1 It would say that people’s happiness doesn’t matter during their dreams, to the extent that they do immoral things in dreams. At one point I had a very strange dream in which I killed many people (it occurred in a way that made no logical sense—as dreams often do. I think it has to do with a button or something that caused people to cease existing—it was hard to explain). In that dream, I clearly had no moral qualms about anything. (Note, this doesn’t reflect anything about me broadly, just like dreams make some nonsense ideas seem to make sense, this one made moral constraints not even factor into my consideration). It seems like my happiness in that dream is no less relevant morally than my happiness in any other dream.
2 It would say that people should redistribute the rewards that they’ll receive to occur when they think they’ll be maximally moral. For example, if one is planning on taking an ethics class, and thinks it’s more likely that they’ll be extra moral after the ethics class, this would say that they should save cookies for after the ethics class is done, even if they’d enjoy them less.
3 It would also say that a person who takes a drug that turns them into a psychopath who wants to kill people for a half hour deserves to suffer during that time (even if they’re locked up so that there’s no risk that they kill anyone).
4 It would say that the happiness of babies and small children matters proportionately less, because they’re less moral.
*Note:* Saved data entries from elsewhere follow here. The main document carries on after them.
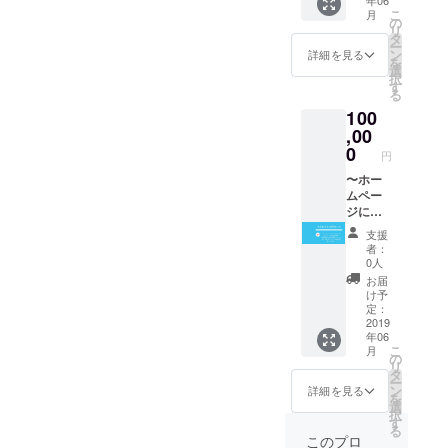
約1.5万
相談 ＊
こ
月
の当会
都内か
の
リ
サイト
ら遠方
タ
ー
にシル
の場合
ン
詳細を見る
を
バース
は別途
選
択
ポン
宿泊
す
る
サーと
代、交
100
してお
通費を
名前の
,00
いただ
記載い
く場合
0
円
たしま
がござ
す。 法
〜ホー
いま
人様も
ムペー
す。
歓迎で
ジに
す。 ※
ゴール
支援
支援
ドスポ
者：
時、必
ンサー
0人
ず備考
として
お届
欄にご
お名前
け予
希望の
の記
定：
お名前
載〜 月
2019
年06
をご記
間PV約
こ
月
入くだ
1.5万の
の
リ
さい。
当会サ
タ
ー
記入の
イトに
ン
詳細を見る
を
ない場
ゴール
選
択
合は
ドスポ
す
る
CAMPF
ンサー
このプロ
However, if they take the other horn of the dilemma, and argue that one’s desert remains unchanged over time, this runs into problems of its own.
1 It would say that Ted Bundy would become no more deserving of happiness if he reformed completely.
2 It would say that if Ted Bundy and mother Teresa switched morals, such that Ted Bundy became compassionate and mother Teresa became interested in killing lots of people, Teresa would be less worthy of cookies.
3 It becomes impossible to measure how moral someone is. If one starts out moral but becomes immoral, this metric doesn’t give us a way of determining what they deserve.
Perhaps you think that what matters is someone’s average moral character. Well, in that case, Bundy would be no more worthy of happiness prior to reforming than he would after reforming. Additionally, this view runs into a problem with mostly benevolent beings with very long lives. Suppose that a person is a horrendous serial killer for 1000 years, but after that they become perfectly moral. Given that not even mother Teresa is perfectly moral, on this account, this person would be more worthy of a cookie than mother Teresa, even when they’re going around murdering people.
Utilitarianism gives a perfectly adequate account of why punishing bad people is justified. Punishing bad people deters bad things. We develop an emotional attraction to punishing bad people, so we can feel good about it, as if we’re punishing those who deserve it. Yet the concept of desert is, at the end of the day, not what matters. Dessert, on the other hand, does matter.